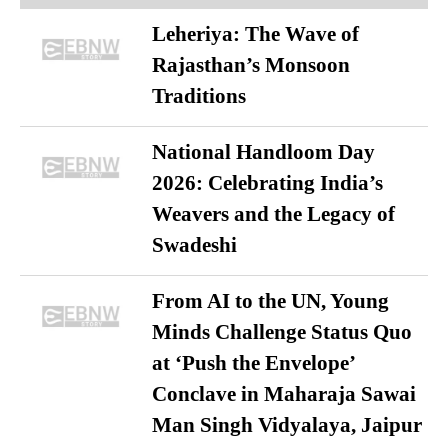
Leheriya: The Wave of
Rajasthan’s Monsoon
Traditions
National Handloom Day
2026: Celebrating India’s
Weavers and the Legacy of
Swadeshi
From AI to the UN, Young
Minds Challenge Status Quo
at ‘Push the Envelope’
Conclave in Maharaja Sawai
Man Singh Vidyalaya, Jaipur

PROBLEM TO WORK ON =
Restate every line above exactly, omitting images.

TASK RESPONSE =
Leheriya: The Wave of
Rajasthan’s Monsoon
Traditions
National Handloom Day
2026: Celebrating India’s
Weavers and the Legacy of
Swadeshi
From AI to the UN, Young
Minds Challenge Status Quo
at ‘Push the Envelope’
Conclave in Maharaja Sawai
Man Singh Vidyalaya, Jaipur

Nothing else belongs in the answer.